[ASSIGNMENT] Show all lines from the records below in which the string "Conseil" is present.

[INPUT]

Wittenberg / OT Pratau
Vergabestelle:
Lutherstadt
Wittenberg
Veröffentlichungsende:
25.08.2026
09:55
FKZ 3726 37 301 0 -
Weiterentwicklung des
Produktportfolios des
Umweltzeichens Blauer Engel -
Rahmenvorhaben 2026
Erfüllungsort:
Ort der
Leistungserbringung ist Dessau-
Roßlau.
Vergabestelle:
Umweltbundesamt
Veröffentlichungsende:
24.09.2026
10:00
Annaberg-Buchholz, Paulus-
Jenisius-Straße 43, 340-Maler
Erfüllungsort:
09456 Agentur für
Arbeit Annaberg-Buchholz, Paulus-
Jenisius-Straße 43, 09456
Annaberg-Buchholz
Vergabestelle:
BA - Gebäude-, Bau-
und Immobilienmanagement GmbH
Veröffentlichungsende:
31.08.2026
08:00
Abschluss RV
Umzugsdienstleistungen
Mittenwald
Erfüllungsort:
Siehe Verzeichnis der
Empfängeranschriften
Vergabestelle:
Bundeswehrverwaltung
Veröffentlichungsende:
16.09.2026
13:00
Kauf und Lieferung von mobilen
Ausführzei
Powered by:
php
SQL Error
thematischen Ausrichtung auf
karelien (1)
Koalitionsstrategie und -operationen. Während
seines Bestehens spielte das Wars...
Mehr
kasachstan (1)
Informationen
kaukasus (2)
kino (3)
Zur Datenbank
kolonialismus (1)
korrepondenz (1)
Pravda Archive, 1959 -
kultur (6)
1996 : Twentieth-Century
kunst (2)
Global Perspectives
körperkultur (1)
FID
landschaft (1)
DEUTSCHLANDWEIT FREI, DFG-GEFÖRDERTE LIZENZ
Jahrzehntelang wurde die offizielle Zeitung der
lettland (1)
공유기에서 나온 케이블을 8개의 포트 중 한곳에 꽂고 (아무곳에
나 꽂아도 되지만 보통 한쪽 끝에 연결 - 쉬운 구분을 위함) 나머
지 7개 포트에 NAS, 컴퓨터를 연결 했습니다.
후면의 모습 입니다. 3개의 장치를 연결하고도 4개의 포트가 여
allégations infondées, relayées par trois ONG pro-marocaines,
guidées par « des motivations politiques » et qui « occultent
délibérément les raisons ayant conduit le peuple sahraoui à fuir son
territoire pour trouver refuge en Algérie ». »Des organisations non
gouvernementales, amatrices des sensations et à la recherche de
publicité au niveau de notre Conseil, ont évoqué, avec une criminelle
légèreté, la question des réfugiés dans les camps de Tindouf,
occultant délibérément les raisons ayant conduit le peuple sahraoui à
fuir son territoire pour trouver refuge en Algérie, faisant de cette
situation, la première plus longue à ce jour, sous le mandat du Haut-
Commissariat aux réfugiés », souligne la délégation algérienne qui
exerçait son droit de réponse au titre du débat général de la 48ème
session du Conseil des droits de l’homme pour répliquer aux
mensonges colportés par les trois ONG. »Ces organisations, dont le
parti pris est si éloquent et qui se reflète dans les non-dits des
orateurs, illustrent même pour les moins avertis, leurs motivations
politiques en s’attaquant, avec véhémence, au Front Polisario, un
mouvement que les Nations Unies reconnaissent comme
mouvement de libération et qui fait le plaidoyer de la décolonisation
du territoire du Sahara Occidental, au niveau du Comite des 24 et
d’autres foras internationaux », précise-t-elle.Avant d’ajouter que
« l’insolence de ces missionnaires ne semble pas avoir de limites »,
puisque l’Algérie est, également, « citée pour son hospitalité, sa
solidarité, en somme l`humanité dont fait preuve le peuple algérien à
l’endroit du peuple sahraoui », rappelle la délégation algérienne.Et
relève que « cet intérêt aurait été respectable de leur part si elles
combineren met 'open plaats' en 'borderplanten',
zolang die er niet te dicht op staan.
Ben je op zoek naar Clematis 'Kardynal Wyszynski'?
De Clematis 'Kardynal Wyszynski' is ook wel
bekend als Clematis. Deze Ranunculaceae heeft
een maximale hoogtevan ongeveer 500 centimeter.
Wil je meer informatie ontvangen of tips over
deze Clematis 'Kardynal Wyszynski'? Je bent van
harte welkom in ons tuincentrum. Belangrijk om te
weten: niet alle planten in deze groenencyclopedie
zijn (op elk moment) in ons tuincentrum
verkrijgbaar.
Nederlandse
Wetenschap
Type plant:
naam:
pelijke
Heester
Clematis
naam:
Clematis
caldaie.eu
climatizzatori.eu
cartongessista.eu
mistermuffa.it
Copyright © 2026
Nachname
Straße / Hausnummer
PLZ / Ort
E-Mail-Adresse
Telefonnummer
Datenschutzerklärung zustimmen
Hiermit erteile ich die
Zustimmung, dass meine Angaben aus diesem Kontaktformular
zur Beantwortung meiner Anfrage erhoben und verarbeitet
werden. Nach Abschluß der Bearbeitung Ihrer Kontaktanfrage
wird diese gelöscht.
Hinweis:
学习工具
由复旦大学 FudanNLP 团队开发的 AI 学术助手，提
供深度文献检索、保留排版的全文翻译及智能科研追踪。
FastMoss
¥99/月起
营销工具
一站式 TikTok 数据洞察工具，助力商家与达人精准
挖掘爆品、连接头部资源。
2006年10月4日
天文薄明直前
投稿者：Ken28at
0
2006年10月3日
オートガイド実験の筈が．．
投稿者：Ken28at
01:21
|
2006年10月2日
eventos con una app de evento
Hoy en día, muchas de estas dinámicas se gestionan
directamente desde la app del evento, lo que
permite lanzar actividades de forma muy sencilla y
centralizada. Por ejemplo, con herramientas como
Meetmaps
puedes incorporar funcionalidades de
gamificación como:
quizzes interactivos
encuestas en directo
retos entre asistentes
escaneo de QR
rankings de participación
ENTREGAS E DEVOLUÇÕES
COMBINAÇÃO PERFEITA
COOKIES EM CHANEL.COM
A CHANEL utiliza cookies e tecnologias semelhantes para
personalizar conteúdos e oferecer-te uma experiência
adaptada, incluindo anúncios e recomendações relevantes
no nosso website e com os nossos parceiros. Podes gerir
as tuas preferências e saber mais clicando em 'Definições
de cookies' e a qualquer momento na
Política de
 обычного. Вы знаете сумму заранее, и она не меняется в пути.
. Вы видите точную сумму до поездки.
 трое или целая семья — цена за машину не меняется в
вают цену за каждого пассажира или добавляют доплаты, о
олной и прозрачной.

[TASK SOLUTION]
publicité au niveau de notre Conseil, ont évoqué, avec une criminelle
session du Conseil des droits de l’homme pour répliquer aux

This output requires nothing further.